[Items listed in a dataset]
******

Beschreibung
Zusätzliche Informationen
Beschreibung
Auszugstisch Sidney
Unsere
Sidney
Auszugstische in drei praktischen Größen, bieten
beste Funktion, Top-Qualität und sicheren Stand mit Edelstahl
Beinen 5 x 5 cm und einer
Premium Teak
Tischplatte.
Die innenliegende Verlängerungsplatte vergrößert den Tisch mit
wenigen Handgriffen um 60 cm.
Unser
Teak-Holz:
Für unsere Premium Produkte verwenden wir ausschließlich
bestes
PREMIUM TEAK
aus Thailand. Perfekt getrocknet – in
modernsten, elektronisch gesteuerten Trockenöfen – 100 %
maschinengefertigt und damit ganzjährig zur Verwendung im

******

About this task
The data above should be reproduced in full and exactly.

Problem solution
Beschreibung
Zusätzliche Informationen
Beschreibung
Auszugstisch Sidney
Unsere
Sidney
Auszugstische in drei praktischen Größen, bieten
beste Funktion, Top-Qualität und sicheren Stand mit Edelstahl
Beinen 5 x 5 cm und einer
Premium Teak
Tischplatte.
Die innenliegende Verlängerungsplatte vergrößert den Tisch mit
wenigen Handgriffen um 60 cm.
Unser
Teak-Holz:
Für unsere Premium Produkte verwenden wir ausschließlich
bestes
PREMIUM TEAK
aus Thailand. Perfekt getrocknet – in
modernsten, elektronisch gesteuerten Trockenöfen – 100 %
maschinengefertigt und damit ganzjährig zur Verwendung im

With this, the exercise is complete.